I don’t know if I’m meant to answer. I don’t know the rules here. The silence catches in my throat and stays there.
Then: “And I wasn’t actually gonna kill you,” he mutters. A low laugh. Casual, careless. “If that helps.”
I freeze.
My brain scrambles to process it. To sort the tone, the words, the meaning. Was it a joke? A test? Or just honesty without emotion? I don’t know what to do with that sentence—because I’ve heard those words before, but they usually came after the pain, not before. They were excuses. Apologies. Lies.
He keeps walking like he didn’t just split my spine in half with a single line.
“Didn’t think he would either,” he adds. “But with him? You never really know. Depends on the day.”
He.
I speak before I think, voice small, brittle. “The man in the kitchen?”
Logan’s mouth twitches, a ghost of a grin that dies before it can land. “Yeah. That’s the one. You can ask him his name yourself.”
Ask him. Like that’s something people just… do. Like it’s safe. Like his eyes didn’t rip through me in complete silence. Like he didn’t look at me like he wanted to unmake me.
We walk in silence after that, but it’s not a kind silence.
It’s thick. Loaded. The kind of silence that makes your lungs hurt.
Logan moves with the ease of someone who’s memorized these halls a thousand times, checking corners without thinking, touching the wall as he turns like it’s a habit burned into his muscle memory.
Then we stop.
He opens a door near the very end of the hall, and I tense without meaning to. My feet lock in place, my stomach pulling tight. This is the part where the trap usually springs. The part where kindness ends.
But the room…
It isn’t what I expect.
It’s warm. That’s the first thing. Not the air—though that too—but the space itself.
The colors. The way the lamps glow soft instead of glaring.
A bed sits in the center, wide and low and layered in thick cream sheets, a deep green blanket tossed over one corner.
There's a fireplace, dark for now, but waiting.
A tall window cuts across the back wall, glass glowing silver with moonlight, curtains barely drawn.

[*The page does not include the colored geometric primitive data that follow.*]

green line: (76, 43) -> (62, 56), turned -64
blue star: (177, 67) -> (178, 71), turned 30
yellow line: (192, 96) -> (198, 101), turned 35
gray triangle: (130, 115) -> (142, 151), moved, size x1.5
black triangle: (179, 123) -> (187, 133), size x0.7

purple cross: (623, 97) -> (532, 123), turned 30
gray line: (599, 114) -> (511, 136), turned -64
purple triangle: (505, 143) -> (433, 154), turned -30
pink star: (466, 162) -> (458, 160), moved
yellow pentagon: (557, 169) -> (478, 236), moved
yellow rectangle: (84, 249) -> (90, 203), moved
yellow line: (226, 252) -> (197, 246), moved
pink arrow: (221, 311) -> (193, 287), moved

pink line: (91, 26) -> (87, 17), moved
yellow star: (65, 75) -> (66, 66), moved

Through it, I see trees. No fences. No bars.
The rug beneath my feet is plush. Blue. Swirling with soft, oceanic patterns like waves were sewn into the fibers. I stare down at it like it might disappear.
"This’ll be your room," Logan says, hovering just outside the threshold. Like even he knows how wrong this is. How strange. “Clothes’ll be brought up. Bathroom’s through there.”

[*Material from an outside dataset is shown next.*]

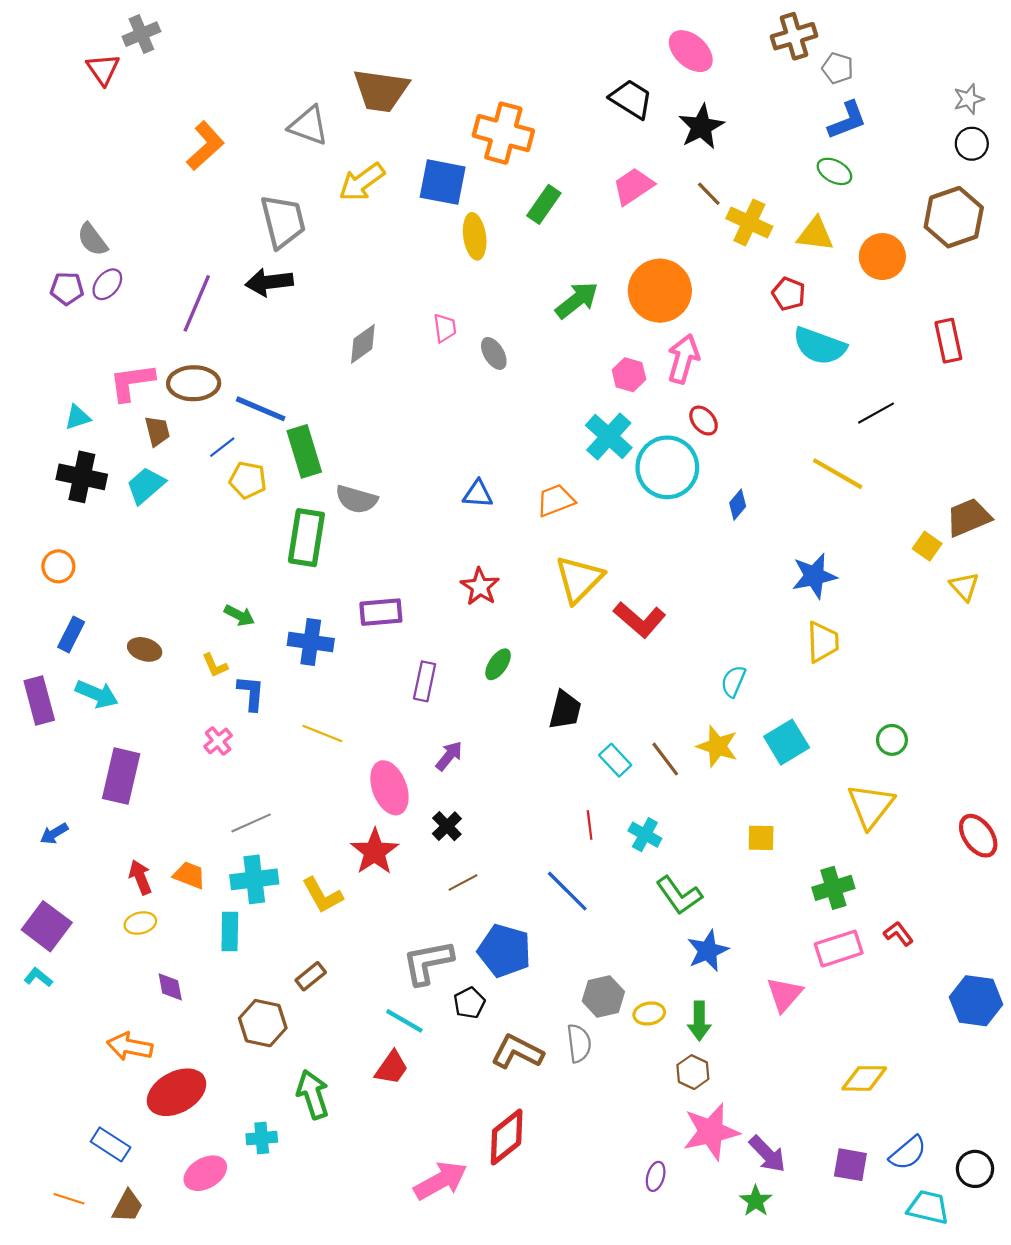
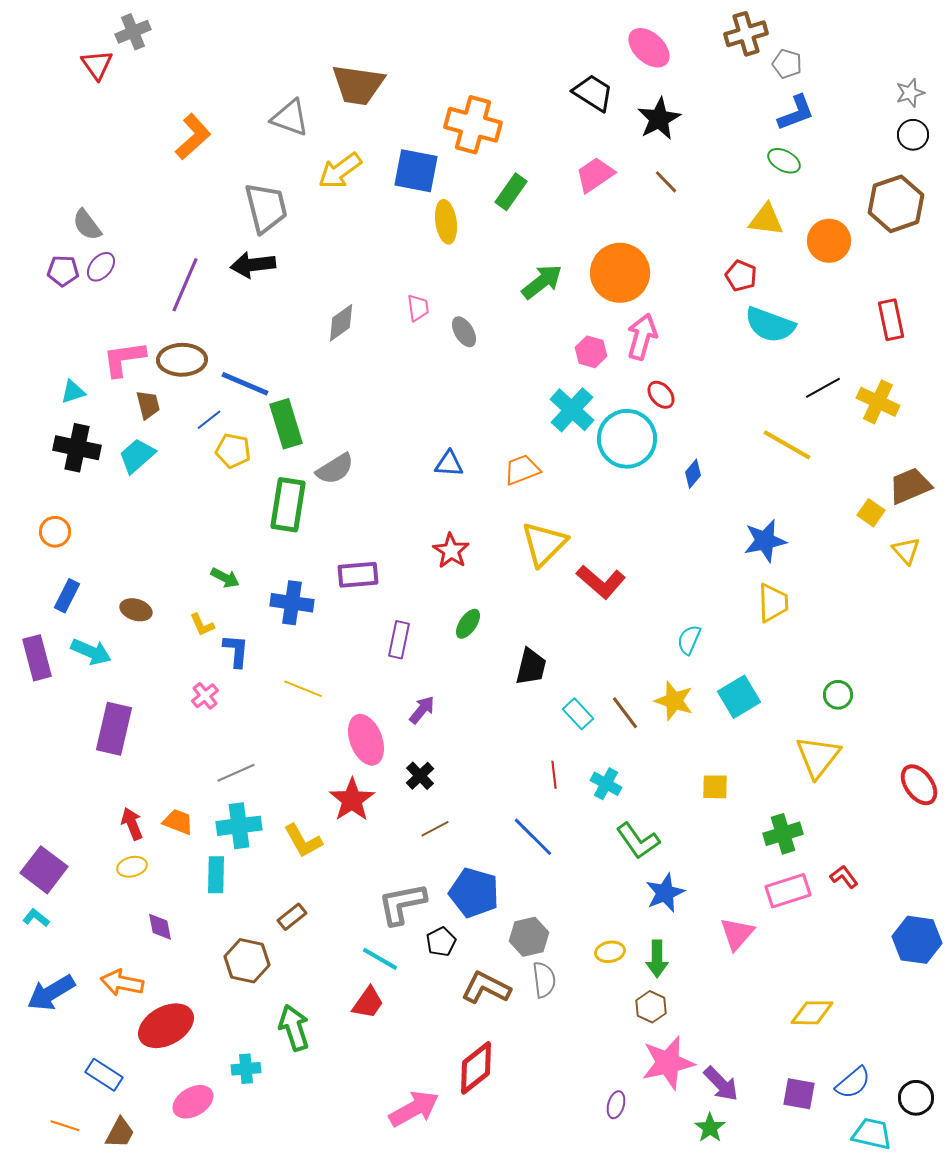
yellow cross: (749, 222) -> (878, 402), moved
gray semicircle: (356, 499) -> (335, 469), turned -48
blue arrow: (54, 834) -> (51, 993), moved, size x1.8
gray hexagon: (603, 996) -> (529, 937), moved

He points, but I can’t move. I can’t make my body obey. My fingers curl into fists at my sides, just to remind myself I still exist. Just to hold something steady. My toes are cold against the floor. I don’t know if I’m supposed to step forward. I don’t know if I’m allowed.
Because no one has ever given me space before.
Not like this.
Not without chains hidden beneath the pillows. Not without surveillance blinking from the corners. Not without a voice telling me what this room will cost me.
I’ve never had a room.
Not one with a door that closes from the inside.
Not one that wasn’t designed to break me.
Logan watches for a second longer. Then something in his face softens—not pity. Something quieter. Like he recognizes this moment for what it is. Like he’s seen other girls stand frozen in the doorway, too afraid to touch safety in case it disappears.
“You’re not locked in,” he says, voice lower now. Almost gentle. “But I’d stay upstairs. Just… trust me.”
I don’t know how to trust. I never learned. The House didn’t teach that. It wasn’t in the curriculum.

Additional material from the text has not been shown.